The night’s darkness is as familiar to me as the day.
I have conversation with a different star every night.
Each a friend but not as dear as the me I leave behind every night.

His eyes brown, and hair of black, like me only longer and unkempt
His nose, ears, his limbs, could well have been mine.
His skin whiter then mine, it had never seen the sun.
We are just an extended repetition of ourselves.

He lives in a white wooden coffin with engravings on the side.
And red velvet pillow made from the softest of cotton.
Dressed in finest white, resting his head on an emerald pillow.
He never leaves. He has been here for the past 15 years.

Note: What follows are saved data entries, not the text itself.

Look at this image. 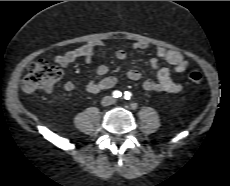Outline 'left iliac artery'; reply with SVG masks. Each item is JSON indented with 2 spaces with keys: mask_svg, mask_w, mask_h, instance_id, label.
Listing matches in <instances>:
<instances>
[{
  "mask_svg": "<svg viewBox=\"0 0 230 186\" xmlns=\"http://www.w3.org/2000/svg\"><path fill=\"white\" fill-rule=\"evenodd\" d=\"M131 96H132V93L129 92V91H126V92L124 93V98H125L126 100H129V99L131 98Z\"/></svg>",
  "mask_w": 230,
  "mask_h": 186,
  "instance_id": "left-iliac-artery-1",
  "label": "left iliac artery"
}]
</instances>
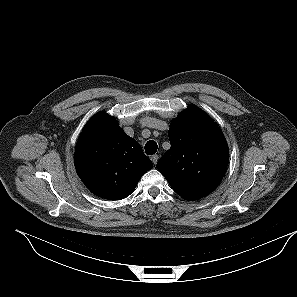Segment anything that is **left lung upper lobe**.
Segmentation results:
<instances>
[{"mask_svg":"<svg viewBox=\"0 0 297 297\" xmlns=\"http://www.w3.org/2000/svg\"><path fill=\"white\" fill-rule=\"evenodd\" d=\"M171 148L157 163L172 189L183 199L205 197L220 184L229 162V148L214 121L190 106L171 122Z\"/></svg>","mask_w":297,"mask_h":297,"instance_id":"left-lung-upper-lobe-1","label":"left lung upper lobe"}]
</instances>
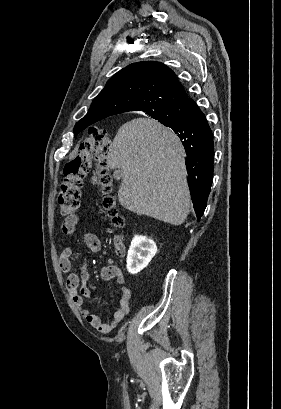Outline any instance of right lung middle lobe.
<instances>
[{
  "label": "right lung middle lobe",
  "instance_id": "1",
  "mask_svg": "<svg viewBox=\"0 0 281 409\" xmlns=\"http://www.w3.org/2000/svg\"><path fill=\"white\" fill-rule=\"evenodd\" d=\"M156 120H158L160 123H162L165 126H169L171 124H173L174 122L177 121V119L173 116H165V117H160V118H156ZM81 130H77L74 128V133L75 135L78 134Z\"/></svg>",
  "mask_w": 281,
  "mask_h": 409
}]
</instances>
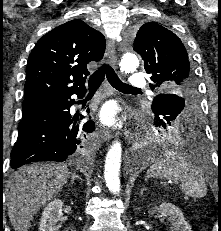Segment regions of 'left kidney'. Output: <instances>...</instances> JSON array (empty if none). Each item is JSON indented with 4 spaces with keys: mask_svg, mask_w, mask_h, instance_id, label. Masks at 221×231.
<instances>
[{
    "mask_svg": "<svg viewBox=\"0 0 221 231\" xmlns=\"http://www.w3.org/2000/svg\"><path fill=\"white\" fill-rule=\"evenodd\" d=\"M155 212H159L163 216L168 217L171 224V231H192L181 210L172 203L164 202L149 211L150 214H154Z\"/></svg>",
    "mask_w": 221,
    "mask_h": 231,
    "instance_id": "5707ae66",
    "label": "left kidney"
}]
</instances>
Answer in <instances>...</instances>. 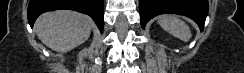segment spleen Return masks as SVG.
Masks as SVG:
<instances>
[{
  "label": "spleen",
  "instance_id": "obj_1",
  "mask_svg": "<svg viewBox=\"0 0 244 73\" xmlns=\"http://www.w3.org/2000/svg\"><path fill=\"white\" fill-rule=\"evenodd\" d=\"M158 24L162 29L184 42L191 38L189 26L175 15H162L158 19Z\"/></svg>",
  "mask_w": 244,
  "mask_h": 73
}]
</instances>
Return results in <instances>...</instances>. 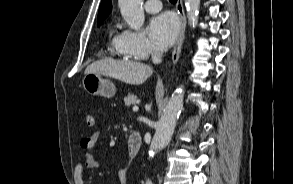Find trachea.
Here are the masks:
<instances>
[{"instance_id":"trachea-1","label":"trachea","mask_w":293,"mask_h":184,"mask_svg":"<svg viewBox=\"0 0 293 184\" xmlns=\"http://www.w3.org/2000/svg\"><path fill=\"white\" fill-rule=\"evenodd\" d=\"M170 2H172V3H176L177 2V0H169Z\"/></svg>"}]
</instances>
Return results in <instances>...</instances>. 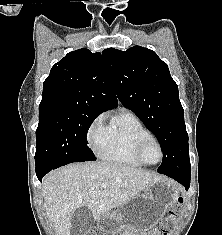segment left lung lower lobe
<instances>
[{
  "label": "left lung lower lobe",
  "instance_id": "1",
  "mask_svg": "<svg viewBox=\"0 0 222 235\" xmlns=\"http://www.w3.org/2000/svg\"><path fill=\"white\" fill-rule=\"evenodd\" d=\"M182 184L186 190L190 187V174L162 173Z\"/></svg>",
  "mask_w": 222,
  "mask_h": 235
}]
</instances>
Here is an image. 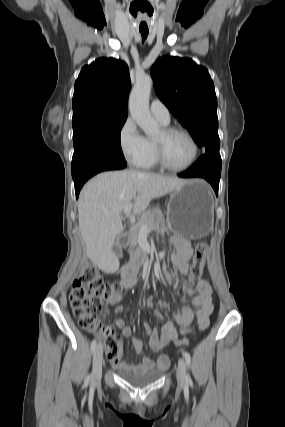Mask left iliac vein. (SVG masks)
Segmentation results:
<instances>
[{
    "label": "left iliac vein",
    "mask_w": 285,
    "mask_h": 427,
    "mask_svg": "<svg viewBox=\"0 0 285 427\" xmlns=\"http://www.w3.org/2000/svg\"><path fill=\"white\" fill-rule=\"evenodd\" d=\"M176 376L179 386L183 387L186 383V365L182 358H180L178 361Z\"/></svg>",
    "instance_id": "obj_1"
}]
</instances>
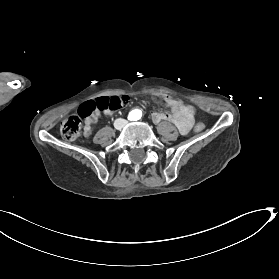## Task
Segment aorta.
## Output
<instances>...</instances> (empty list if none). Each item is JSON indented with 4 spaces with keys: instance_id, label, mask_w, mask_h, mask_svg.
I'll list each match as a JSON object with an SVG mask.
<instances>
[{
    "instance_id": "762f6f07",
    "label": "aorta",
    "mask_w": 279,
    "mask_h": 279,
    "mask_svg": "<svg viewBox=\"0 0 279 279\" xmlns=\"http://www.w3.org/2000/svg\"><path fill=\"white\" fill-rule=\"evenodd\" d=\"M136 112H139V111H137V110H136V111H134V113H136Z\"/></svg>"
}]
</instances>
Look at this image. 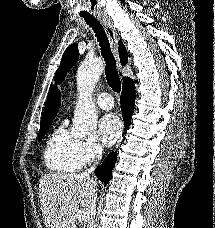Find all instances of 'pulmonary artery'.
Listing matches in <instances>:
<instances>
[{"label":"pulmonary artery","mask_w":215,"mask_h":228,"mask_svg":"<svg viewBox=\"0 0 215 228\" xmlns=\"http://www.w3.org/2000/svg\"><path fill=\"white\" fill-rule=\"evenodd\" d=\"M96 100L99 107L104 110L112 109L114 106V101L112 99V96L108 93L99 94Z\"/></svg>","instance_id":"obj_1"}]
</instances>
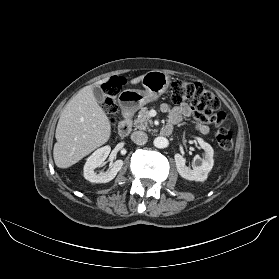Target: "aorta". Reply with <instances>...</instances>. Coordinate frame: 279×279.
<instances>
[{"instance_id":"obj_1","label":"aorta","mask_w":279,"mask_h":279,"mask_svg":"<svg viewBox=\"0 0 279 279\" xmlns=\"http://www.w3.org/2000/svg\"><path fill=\"white\" fill-rule=\"evenodd\" d=\"M153 143L156 148H166L169 145V141L165 137H156Z\"/></svg>"}]
</instances>
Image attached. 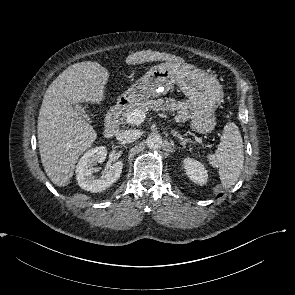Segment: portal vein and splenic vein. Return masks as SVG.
Masks as SVG:
<instances>
[{
	"label": "portal vein and splenic vein",
	"instance_id": "obj_1",
	"mask_svg": "<svg viewBox=\"0 0 295 295\" xmlns=\"http://www.w3.org/2000/svg\"><path fill=\"white\" fill-rule=\"evenodd\" d=\"M145 118H146L145 112L141 110H135L126 118V122L129 124L139 125L145 120Z\"/></svg>",
	"mask_w": 295,
	"mask_h": 295
}]
</instances>
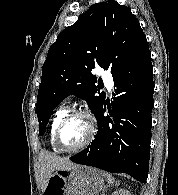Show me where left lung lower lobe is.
<instances>
[{
  "mask_svg": "<svg viewBox=\"0 0 178 195\" xmlns=\"http://www.w3.org/2000/svg\"><path fill=\"white\" fill-rule=\"evenodd\" d=\"M114 79V101L106 102L96 115L97 134L91 144L71 157L79 164L113 173H126L146 182L151 142V111L154 106L151 52L131 63Z\"/></svg>",
  "mask_w": 178,
  "mask_h": 195,
  "instance_id": "0a47b994",
  "label": "left lung lower lobe"
}]
</instances>
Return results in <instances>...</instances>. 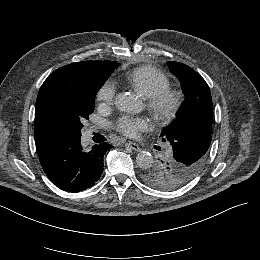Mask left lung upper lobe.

He was strong and always wore a wide-toothed ready smile.
I have seen that change, he is now but my corpse.
Brittle bones held together with the thinnest, wrinkled skin like the one shed by the snake in the shed.
I nourished him only on my pains and sorrow in the conversations of the sleepless, endless nights.

Tonight I smell that distinct stench that fills your senses only to never leave.
That unmistakable smell of death and rot.
He does not even need to breathe to live his death now.
We look into each others eyes, saying nothing. Knowing the time is here.

I decide to dress him up and. make him pretty for his final journey.
I cut his hair, and shave his beard.
We are just an extended repetition of ourselves.
I see him and wonder – Is he me or is he the reflection I see in the mirror?
I see him and wonder – Is he dying or is the corpse but me?